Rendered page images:
Segment Open
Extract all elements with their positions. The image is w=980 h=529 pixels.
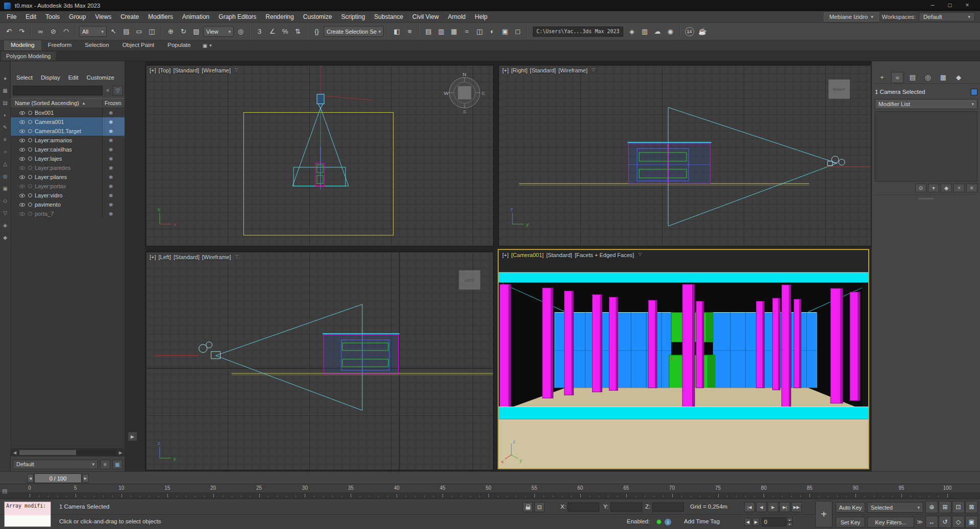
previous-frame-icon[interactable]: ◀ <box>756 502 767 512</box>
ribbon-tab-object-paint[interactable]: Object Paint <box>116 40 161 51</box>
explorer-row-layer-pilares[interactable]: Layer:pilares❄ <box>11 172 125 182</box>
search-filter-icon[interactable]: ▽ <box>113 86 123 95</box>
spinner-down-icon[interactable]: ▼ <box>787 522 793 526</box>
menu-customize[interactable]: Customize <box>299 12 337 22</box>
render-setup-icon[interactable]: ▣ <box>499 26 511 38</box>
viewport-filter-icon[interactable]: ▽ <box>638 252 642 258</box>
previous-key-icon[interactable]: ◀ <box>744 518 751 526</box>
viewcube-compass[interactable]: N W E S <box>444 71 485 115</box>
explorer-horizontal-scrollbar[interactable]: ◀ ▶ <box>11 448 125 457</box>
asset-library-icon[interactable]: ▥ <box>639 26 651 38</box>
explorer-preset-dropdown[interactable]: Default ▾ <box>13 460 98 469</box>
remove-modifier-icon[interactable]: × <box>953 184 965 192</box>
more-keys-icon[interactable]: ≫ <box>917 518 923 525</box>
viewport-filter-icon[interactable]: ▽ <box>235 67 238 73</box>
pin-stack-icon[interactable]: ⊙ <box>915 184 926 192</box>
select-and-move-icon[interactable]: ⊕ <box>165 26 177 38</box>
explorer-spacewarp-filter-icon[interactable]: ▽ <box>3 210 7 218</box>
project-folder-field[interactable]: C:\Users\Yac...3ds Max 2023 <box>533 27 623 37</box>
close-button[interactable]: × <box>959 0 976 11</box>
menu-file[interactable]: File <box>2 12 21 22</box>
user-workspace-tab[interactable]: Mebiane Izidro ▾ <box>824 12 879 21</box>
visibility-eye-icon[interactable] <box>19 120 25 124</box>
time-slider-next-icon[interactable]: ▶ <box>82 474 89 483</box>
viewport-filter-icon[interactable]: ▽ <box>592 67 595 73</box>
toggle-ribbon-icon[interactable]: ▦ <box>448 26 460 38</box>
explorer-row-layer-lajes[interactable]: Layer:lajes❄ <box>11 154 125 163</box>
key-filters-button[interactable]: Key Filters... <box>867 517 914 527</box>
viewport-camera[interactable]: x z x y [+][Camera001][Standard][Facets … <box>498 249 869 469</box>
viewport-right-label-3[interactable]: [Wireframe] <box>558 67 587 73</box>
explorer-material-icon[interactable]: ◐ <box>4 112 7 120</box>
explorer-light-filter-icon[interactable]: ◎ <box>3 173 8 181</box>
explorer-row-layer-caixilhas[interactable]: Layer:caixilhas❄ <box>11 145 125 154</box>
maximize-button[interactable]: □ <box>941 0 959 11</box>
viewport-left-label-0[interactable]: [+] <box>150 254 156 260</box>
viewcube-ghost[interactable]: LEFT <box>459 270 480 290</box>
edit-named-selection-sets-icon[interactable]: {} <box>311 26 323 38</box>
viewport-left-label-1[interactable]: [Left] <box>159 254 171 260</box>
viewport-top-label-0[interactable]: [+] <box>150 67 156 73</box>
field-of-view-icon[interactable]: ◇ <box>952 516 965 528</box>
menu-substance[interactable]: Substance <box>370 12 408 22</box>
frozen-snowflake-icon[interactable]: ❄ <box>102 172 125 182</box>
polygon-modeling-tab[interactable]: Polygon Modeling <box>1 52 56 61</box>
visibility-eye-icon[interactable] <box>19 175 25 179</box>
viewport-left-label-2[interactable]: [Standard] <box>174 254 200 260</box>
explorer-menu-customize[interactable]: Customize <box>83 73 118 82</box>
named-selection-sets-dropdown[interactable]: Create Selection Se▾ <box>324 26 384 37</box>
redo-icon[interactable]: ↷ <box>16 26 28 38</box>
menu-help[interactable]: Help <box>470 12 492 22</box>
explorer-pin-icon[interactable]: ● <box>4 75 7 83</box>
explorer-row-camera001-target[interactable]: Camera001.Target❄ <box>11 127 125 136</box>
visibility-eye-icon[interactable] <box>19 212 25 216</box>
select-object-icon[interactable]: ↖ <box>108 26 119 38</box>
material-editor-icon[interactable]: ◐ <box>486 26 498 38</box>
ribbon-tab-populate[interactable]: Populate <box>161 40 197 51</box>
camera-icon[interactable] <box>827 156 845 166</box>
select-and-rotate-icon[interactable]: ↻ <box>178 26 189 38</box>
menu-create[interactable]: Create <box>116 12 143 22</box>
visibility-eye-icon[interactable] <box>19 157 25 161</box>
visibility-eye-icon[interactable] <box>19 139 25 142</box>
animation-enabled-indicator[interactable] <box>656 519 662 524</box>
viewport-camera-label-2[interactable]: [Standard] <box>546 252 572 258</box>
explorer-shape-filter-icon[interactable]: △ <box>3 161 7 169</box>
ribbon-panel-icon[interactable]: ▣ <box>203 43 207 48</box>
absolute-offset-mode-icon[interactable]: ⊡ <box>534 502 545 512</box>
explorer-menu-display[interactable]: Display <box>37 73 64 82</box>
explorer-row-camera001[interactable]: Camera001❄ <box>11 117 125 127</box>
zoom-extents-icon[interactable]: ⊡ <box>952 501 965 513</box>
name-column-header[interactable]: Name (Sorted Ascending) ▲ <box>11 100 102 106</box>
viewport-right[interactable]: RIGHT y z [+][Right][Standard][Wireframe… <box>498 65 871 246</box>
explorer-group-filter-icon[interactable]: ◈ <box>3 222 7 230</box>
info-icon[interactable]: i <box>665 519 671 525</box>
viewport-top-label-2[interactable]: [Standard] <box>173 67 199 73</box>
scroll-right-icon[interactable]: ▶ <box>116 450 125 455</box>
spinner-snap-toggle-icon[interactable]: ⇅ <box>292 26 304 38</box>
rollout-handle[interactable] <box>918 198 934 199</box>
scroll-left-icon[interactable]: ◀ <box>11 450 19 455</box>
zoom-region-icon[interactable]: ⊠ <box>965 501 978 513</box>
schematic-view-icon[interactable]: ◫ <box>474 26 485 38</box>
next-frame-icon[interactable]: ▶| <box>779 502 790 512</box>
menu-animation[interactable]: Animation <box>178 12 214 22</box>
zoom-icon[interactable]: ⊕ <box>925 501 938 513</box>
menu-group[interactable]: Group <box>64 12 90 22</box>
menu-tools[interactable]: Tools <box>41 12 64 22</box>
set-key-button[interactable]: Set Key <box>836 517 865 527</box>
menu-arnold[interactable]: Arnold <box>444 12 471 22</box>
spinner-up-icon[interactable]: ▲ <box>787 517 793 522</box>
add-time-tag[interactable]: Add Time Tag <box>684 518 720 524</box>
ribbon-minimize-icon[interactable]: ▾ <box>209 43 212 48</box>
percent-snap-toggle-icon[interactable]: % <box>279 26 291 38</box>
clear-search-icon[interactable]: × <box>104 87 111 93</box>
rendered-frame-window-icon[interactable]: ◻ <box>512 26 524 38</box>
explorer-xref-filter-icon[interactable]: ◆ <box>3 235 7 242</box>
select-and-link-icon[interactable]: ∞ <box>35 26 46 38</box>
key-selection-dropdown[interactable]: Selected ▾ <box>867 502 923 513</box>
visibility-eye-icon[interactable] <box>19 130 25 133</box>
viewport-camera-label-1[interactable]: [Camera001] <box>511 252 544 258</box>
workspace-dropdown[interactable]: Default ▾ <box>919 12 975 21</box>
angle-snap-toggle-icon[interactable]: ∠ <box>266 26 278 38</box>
Segment Closed
GOAL OF THE EXERCISE:
Please repeat each line above exactly as it appears, but omit the pictures.

REPLY:
Extract all elements with their positions. The image is w=980 h=529 pixels.
previous-frame-icon[interactable]: ◀ <box>756 502 767 512</box>
ribbon-tab-object-paint[interactable]: Object Paint <box>116 40 161 51</box>
explorer-row-layer-pilares[interactable]: Layer:pilares❄ <box>11 172 125 182</box>
search-filter-icon[interactable]: ▽ <box>113 86 123 95</box>
spinner-down-icon[interactable]: ▼ <box>787 522 793 526</box>
menu-customize[interactable]: Customize <box>299 12 337 22</box>
render-setup-icon[interactable]: ▣ <box>499 26 511 38</box>
viewport-filter-icon[interactable]: ▽ <box>638 252 642 258</box>
previous-key-icon[interactable]: ◀ <box>744 518 751 526</box>
viewcube-compass[interactable]: N W E S <box>444 71 485 115</box>
explorer-horizontal-scrollbar[interactable]: ◀ ▶ <box>11 448 125 457</box>
asset-library-icon[interactable]: ▥ <box>639 26 651 38</box>
explorer-preset-dropdown[interactable]: Default ▾ <box>13 460 98 469</box>
remove-modifier-icon[interactable]: × <box>953 184 965 192</box>
more-keys-icon[interactable]: ≫ <box>917 518 923 525</box>
viewport-filter-icon[interactable]: ▽ <box>235 67 238 73</box>
pin-stack-icon[interactable]: ⊙ <box>915 184 926 192</box>
select-and-move-icon[interactable]: ⊕ <box>165 26 177 38</box>
explorer-spacewarp-filter-icon[interactable]: ▽ <box>3 210 7 218</box>
project-folder-field[interactable]: C:\Users\Yac...3ds Max 2023 <box>533 27 623 37</box>
close-button[interactable]: × <box>959 0 976 11</box>
menu-file[interactable]: File <box>2 12 21 22</box>
user-workspace-tab[interactable]: Mebiane Izidro ▾ <box>824 12 879 21</box>
visibility-eye-icon[interactable] <box>19 120 25 124</box>
time-slider-next-icon[interactable]: ▶ <box>82 474 89 483</box>
viewport-filter-icon[interactable]: ▽ <box>592 67 595 73</box>
toggle-ribbon-icon[interactable]: ▦ <box>448 26 460 38</box>
explorer-row-layer-lajes[interactable]: Layer:lajes❄ <box>11 154 125 163</box>
key-filters-button[interactable]: Key Filters... <box>867 517 914 527</box>
viewport-camera[interactable]: x z x y [+][Camera001][Standard][Facets … <box>498 249 869 469</box>
viewport-right-label-3[interactable]: [Wireframe] <box>558 67 587 73</box>
explorer-material-icon[interactable]: ◐ <box>4 112 7 120</box>
explorer-light-filter-icon[interactable]: ◎ <box>3 173 8 181</box>
explorer-row-layer-caixilhas[interactable]: Layer:caixilhas❄ <box>11 145 125 154</box>
maximize-button[interactable]: □ <box>941 0 959 11</box>
viewport-left-label-0[interactable]: [+] <box>150 254 156 260</box>
viewcube-ghost[interactable]: LEFT <box>459 270 480 290</box>
edit-named-selection-sets-icon[interactable]: {} <box>311 26 323 38</box>
viewport-left-label-1[interactable]: [Left] <box>159 254 171 260</box>
viewport-top-label-0[interactable]: [+] <box>150 67 156 73</box>
field-of-view-icon[interactable]: ◇ <box>952 516 965 528</box>
menu-substance[interactable]: Substance <box>370 12 408 22</box>
frozen-snowflake-icon[interactable]: ❄ <box>102 172 125 182</box>
polygon-modeling-tab[interactable]: Polygon Modeling <box>1 52 56 61</box>
visibility-eye-icon[interactable] <box>19 175 25 179</box>
viewport-left-label-2[interactable]: [Standard] <box>174 254 200 260</box>
explorer-menu-customize[interactable]: Customize <box>83 73 118 82</box>
named-selection-sets-dropdown[interactable]: Create Selection Se▾ <box>324 26 384 37</box>
redo-icon[interactable]: ↷ <box>16 26 28 38</box>
menu-help[interactable]: Help <box>470 12 492 22</box>
explorer-pin-icon[interactable]: ● <box>4 75 7 83</box>
explorer-row-camera001-target[interactable]: Camera001.Target❄ <box>11 127 125 136</box>
visibility-eye-icon[interactable] <box>19 212 25 216</box>
select-object-icon[interactable]: ↖ <box>108 26 119 38</box>
material-editor-icon[interactable]: ◐ <box>486 26 498 38</box>
ribbon-tab-populate[interactable]: Populate <box>161 40 197 51</box>
camera-icon[interactable] <box>827 156 845 166</box>
select-and-rotate-icon[interactable]: ↻ <box>178 26 189 38</box>
menu-create[interactable]: Create <box>116 12 143 22</box>
visibility-eye-icon[interactable] <box>19 157 25 161</box>
visibility-eye-icon[interactable] <box>19 139 25 142</box>
animation-enabled-indicator[interactable] <box>656 519 662 524</box>
viewport-camera-label-2[interactable]: [Standard] <box>546 252 572 258</box>
explorer-shape-filter-icon[interactable]: △ <box>3 161 7 169</box>
ribbon-panel-icon[interactable]: ▣ <box>203 43 207 48</box>
absolute-offset-mode-icon[interactable]: ⊡ <box>534 502 545 512</box>
explorer-menu-display[interactable]: Display <box>37 73 64 82</box>
explorer-row-camera001[interactable]: Camera001❄ <box>11 117 125 127</box>
zoom-extents-icon[interactable]: ⊡ <box>952 501 965 513</box>
name-column-header[interactable]: Name (Sorted Ascending) ▲ <box>11 100 102 106</box>
viewport-right[interactable]: RIGHT y z [+][Right][Standard][Wireframe… <box>498 65 871 246</box>
explorer-group-filter-icon[interactable]: ◈ <box>3 222 7 230</box>
info-icon[interactable]: i <box>665 519 671 525</box>
viewport-top-label-2[interactable]: [Standard] <box>173 67 199 73</box>
scroll-right-icon[interactable]: ▶ <box>116 450 125 455</box>
spinner-snap-toggle-icon[interactable]: ⇅ <box>292 26 304 38</box>
rollout-handle[interactable] <box>918 198 934 199</box>
scroll-left-icon[interactable]: ◀ <box>11 450 19 455</box>
zoom-region-icon[interactable]: ⊠ <box>965 501 978 513</box>
schematic-view-icon[interactable]: ◫ <box>474 26 485 38</box>
next-frame-icon[interactable]: ▶| <box>779 502 790 512</box>
menu-animation[interactable]: Animation <box>178 12 214 22</box>
zoom-icon[interactable]: ⊕ <box>925 501 938 513</box>
menu-group[interactable]: Group <box>64 12 90 22</box>
menu-tools[interactable]: Tools <box>41 12 64 22</box>
set-key-button[interactable]: Set Key <box>836 517 865 527</box>
menu-arnold[interactable]: Arnold <box>444 12 471 22</box>
spinner-up-icon[interactable]: ▲ <box>787 517 793 522</box>
add-time-tag[interactable]: Add Time Tag <box>684 518 720 524</box>
ribbon-minimize-icon[interactable]: ▾ <box>209 43 212 48</box>
percent-snap-toggle-icon[interactable]: % <box>279 26 291 38</box>
clear-search-icon[interactable]: × <box>104 87 111 93</box>
rendered-frame-window-icon[interactable]: ◻ <box>512 26 524 38</box>
explorer-xref-filter-icon[interactable]: ◆ <box>3 235 7 242</box>
select-and-link-icon[interactable]: ∞ <box>35 26 46 38</box>
key-selection-dropdown[interactable]: Selected ▾ <box>867 502 923 513</box>
visibility-eye-icon[interactable] <box>19 130 25 133</box>
viewport-camera-label-1[interactable]: [Camera001] <box>511 252 544 258</box>
workspace-dropdown[interactable]: Default ▾ <box>919 12 975 21</box>
angle-snap-toggle-icon[interactable]: ∠ <box>266 26 278 38</box>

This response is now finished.